There are no persistent global variables within lambda itself. The only limited persistence of data that you can count for is through AWS Lambda execution environment:
Objects declared outside of the function's handler method remain initialized, providing additional optimization when the function is invoked again. For example, if your Lambda function establishes a database connection, instead of reestablishing the connection, the original connection is used in subsequent invocations. We recommend adding logic in your code to check if a connection exists before creating a new one.
However, this is not reliable and short lived. Thus the only way for you not to query Athena often, is to store the query results outside of lambda function.
Depending on the nature and amount of the data to be stored, a common choices to ensure persistence of the data between lambda function invocations are S3, EFS, DynamoDB, SSM Parameter Store and ElasticCache.
I need to store a variable containing a URL across invocations of my function, and to be able to modify this variable from inside the function. So in short I need to be able to send this URL to the function, and be able to retrieve it later. I've created a bucket I could store the URL in, but I'm having a real hard time understanding the documentation on how to write to and read from the bucket using lambda. Using the bucket or some other method, how would I store this piece of data? I'm using python.
There are several ways, which depend on exactly how the URL is shared, accessed, how often you read/write it.
For infrequent access, e.g., you lambda executes once a minute, you can store it in AWS Systems Manager Parameter Store.
For high frequencies and concurrent access, probably you should consider using DynamoDB.
S3 can also be used, but it will be the slowest and requires a bit of setup to read and write from your lambda. Access to parameter store is rather simple, as you can use get_parameter boto3 sdk.
I'm interested in seeing whether I can invoke an AWS Lambda when one of my DynamoDB tables grows to a certain size. Nothing in the DynamoDB Events/Triggers docs nor the Lambda Developer Guide suggests this is possible, but I find that hard to believe. Anyone ever deal with anything like this before?
You will have to do it manually.
I see two out-of-the box ways to achieve this though:
1) You can create a CloudWatch Event that runs every X min (replace X with whatever you think is necessary for your business case) to trigger your Lambda Function. Your function then needs to invoke the describeTable API and run a check against that value. Once it has run, you can disable the event since your table has reached the size you wanted to be notified about. This is the easiest and most cost effective since most of time your tables size will be lower than your predefined limit.
2) You could also use DynamoDB streams and invoke the describeTable API, but then your function would be triggered upon every new event in your table. This is cost ineffective and, in my opinion, overkilling.

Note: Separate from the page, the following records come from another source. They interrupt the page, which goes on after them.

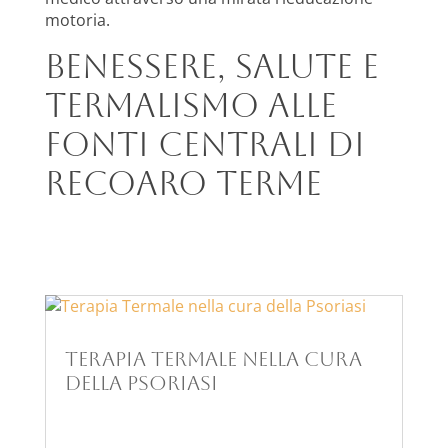
motoria.
Benessere, salute e
termalismo alle
Fonti Centrali di
Recoaro Terme
Terapia Termale nella cura
della Psoriasi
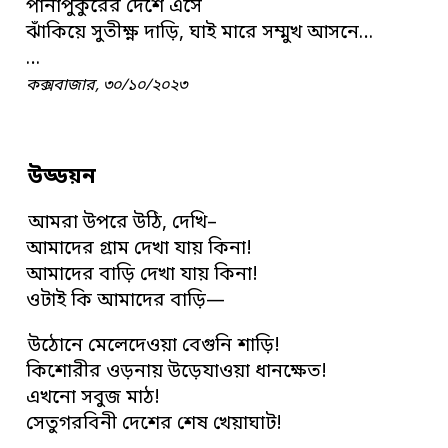
পানাপুকুরের দেশে এসে
ঝাঁকিয়ে সুতীক্ষ্ণ দাড়ি, ঘাই মারে সম্মুখ আসনে…
…
কক্সবাজার, ৩০/১০/২০২৩
উড্ডয়ন
আমরা উপরে উঠি, দেখি–
আমাদের গ্রাম দেখা যায় কিনা!
আমাদের বাড়ি দেখা যায় কিনা!
ওটাই কি আমাদের বাড়ি—
উঠোনে মেলেদেওয়া বেগুনি শাড়ি!
কিশোরীর ওড়নায় উড়েযাওয়া ধানক্ষেত!
এখনো সবুজ মাঠ!
সেতুগরবিনী দেশের শেষ খেয়াঘাট!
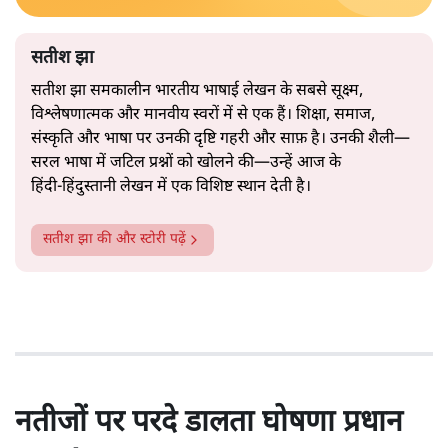
सतीश झा
सतीश झा समकालीन भारतीय भाषाई लेखन के सबसे सूक्ष्म,
विश्लेषणात्मक और मानवीय स्वरों में से एक हैं। शिक्षा, समाज,
संस्कृति और भाषा पर उनकी दृष्टि गहरी और साफ़ है। उनकी शैली—
सरल भाषा में जटिल प्रश्नों को खोलने की—उन्हें आज के
हिंदी‑हिंदुस्तानी लेखन में एक विशिष्ट स्थान देती है।
सतीश झा
की और स्टोरी पढ़ें
नतीजों पर परदे डालता घोषणा प्रधान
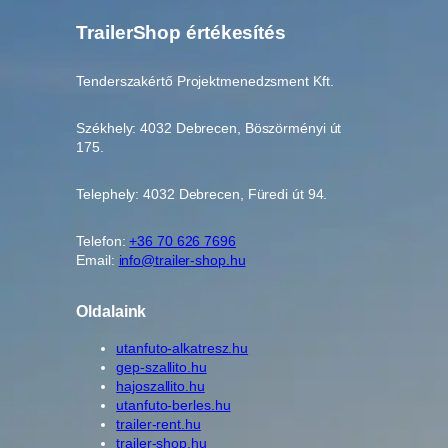
1
TrailerShop értékesítés
2
5
Tenderszakértő Projektmenedzsment Kft.
1
6
Székhely: 4032 Debrecen, Böszörményi út
M
175.
P
L
Telephely: 4032 Debrecen, Füredi út 94.
*
A
L
Telefon:
+36 70 626 7696
Email:
info@trailer-shop.hu
F
A
1
Oldalaink
2
utanfuto-alkatresz.hu
5
gep-szallito.hu
1
hajoszallito.hu
6
utanfuto-berles.hu
A
trailer-rent.hu
P
trailer-shop.hu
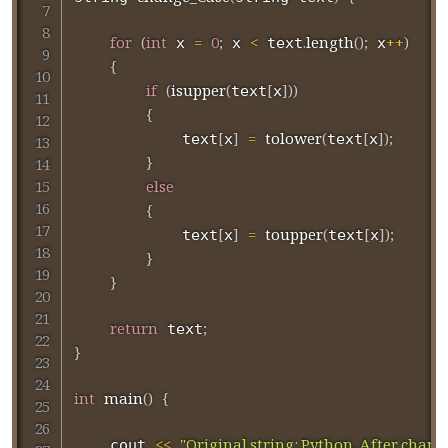
for
(
int
=
0
;
<
.
length
(
)
;
++
)
 x 
 x 
 text
 x
{
if
(
isupper
(
[
]
)
)
text
x
{
[
]
=
tolower
(
[
]
)
;
			text
x
text
x
}
else
{
[
]
=
toupper
(
[
]
)
;
			text
x
text
x
}
}
return
;
 text
}
int
main
(
)
{
<<
"Original string: Python, After chang
	cout 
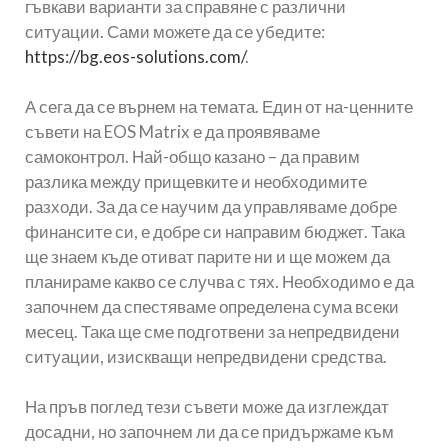
гъвкави варианти за справяне с различни
ситуации. Сами можете да се убедите:
https://bg.eos-solutions.com/
.
А сега да се върнем на темата. Един от на-ценните
съвети на EOS Matrix е да проявяваме
самоконтрол. Най-общо казано – да правим
разлика между прищевките и необходимите
разходи. За да се научим да управляваме добре
финансите си, е добре си направим бюджет. Така
ще знаем къде отиват парите ни и ще можем да
планираме какво се случва с тях. Необходимо е да
започнем да спестяваме определена сума всеки
месец. Така ще сме подготвени за непредвидени
ситуации, изискващи непредвидени средства.
На пръв поглед тези съвети може да изглеждат
досадни, но започнем ли да се придържаме към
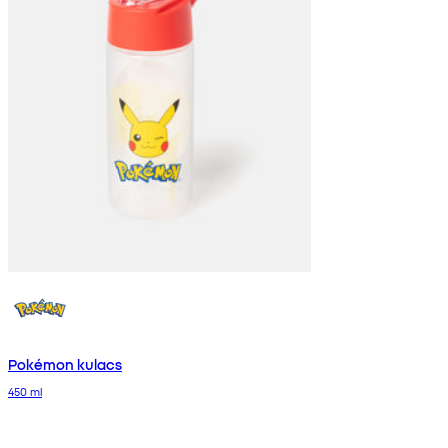
Pokémon kulacs
450 ml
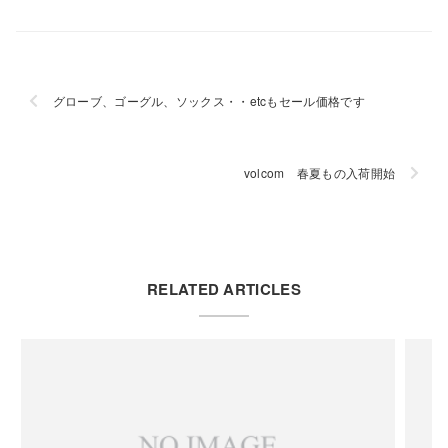
グローブ、ゴーグル、ソックス・・etcもセール価格です
volcom 春夏もの入荷開始
RELATED ARTICLES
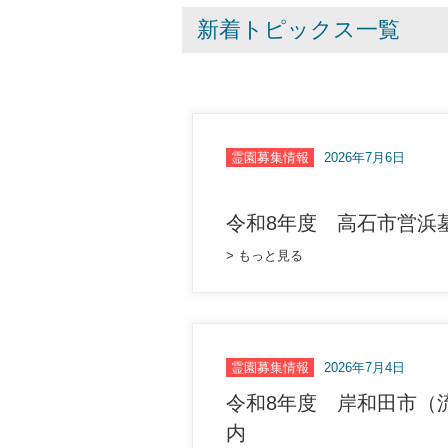
新着トピックス一覧
霊園募集情報
2026年7月6日
令和8年度 高石市営浜
> もっと見る
霊園募集情報
2026年7月4日
令和8年度 岸和田市（
内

I need to do multiple queries on dynamodb from my dotnet lamba function (Like GetItem and Query using partition and sort keys). Which one is the best way?
Having subsequent queries in a single lambda.

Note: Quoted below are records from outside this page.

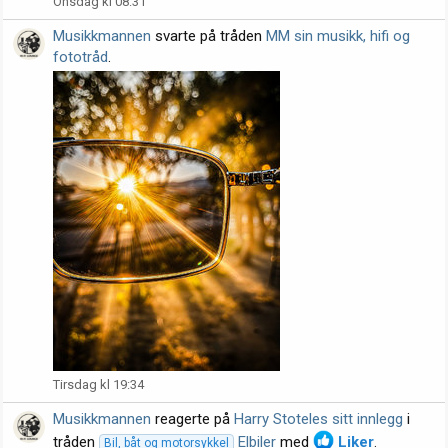
Onsdag kl 08:31
Musikkmannen
svarte på tråden
MM sin musikk, hifi og
fototråd
.
Tirsdag kl 19:34
Musikkmannen
reagerte på
Harry Stoteles sitt innlegg
i
tråden
Elbiler
med
Liker
.
Bil, båt og motorsykkel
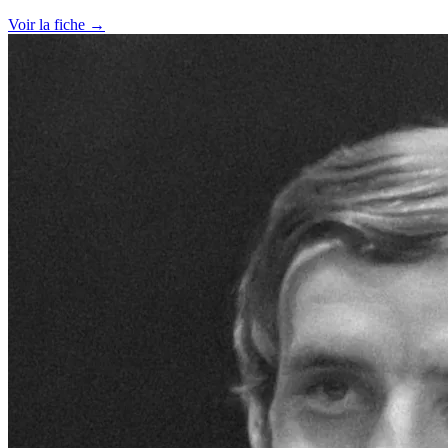
Voir la fiche →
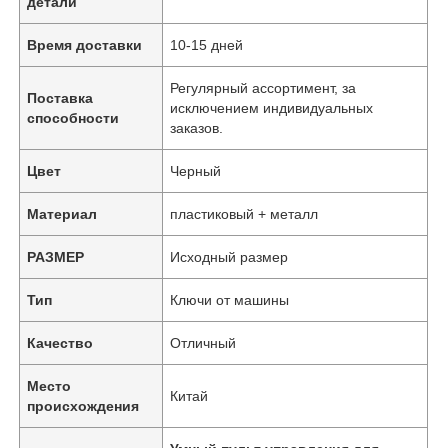
детали
Время доставки
10-15 дней
Регулярный ассортимент, за
Поставка
исключением индивидуальных
способности
заказов.
Цвет
Черный
Материал
пластиковый + металл
РАЗМЕР
Исходный размер
Тип
Ключи от машины
Качество
Отличный
Место
Китай
происхождения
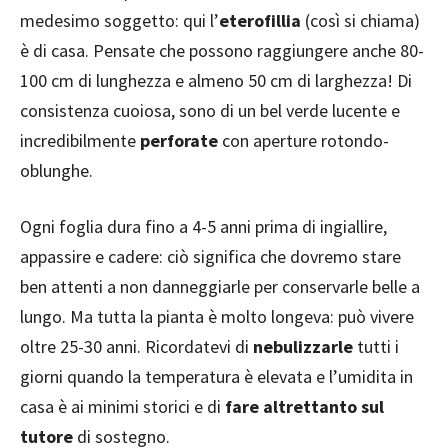
medesimo soggetto: qui l’
eterofillia
(così si chiama)
è di casa. Pensate che possono raggiungere anche 80-
100 cm di lunghezza e almeno 50 cm di larghezza! Di
consistenza cuoiosa, sono di un bel verde lucente e
incredibilmente
perforate
con aperture rotondo-
oblunghe.
Ogni foglia dura fino a 4-5 anni prima di ingiallire,
appassire e cadere: ciò significa che dovremo stare
ben attenti a non danneggiarle per conservarle belle a
lungo. Ma tutta la pianta è molto longeva: può vivere
oltre 25-30 anni. Ricordatevi di
nebulizzarle
tutti i
giorni quando la temperatura è elevata e l’umidita in
casa è ai minimi storici e di
fare altrettanto sul
tutore
di sostegno.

Have to write separate Lambda for each query and call it from other lambda.
To use the step function.
It depend. It is fine to have multiple calls to dynamodb in a single lambda function as long it is doing only one thing. For example, if you have a lambda function serving a restful API resource update and you want to give an HTTP 404 - NotFound, it is fine to call GetItem first and an UpdateItem later on. Same applies you're doing a batch update and "Query using partition and sort keys".
Similarly to methods, usually when you have more than one level of abstraction your function is usually doing too much. Splitting up functions leads to reusability and easier testing. For example, if you want to update a resource and send an email (which require "Query using partition and sort keys"), you definitely don't want to do it in the same lambda function. In this case, using a step function may be a good idea and save you some time but, in the end, should not matter for the discussion if you should have multiple lambda functions or not.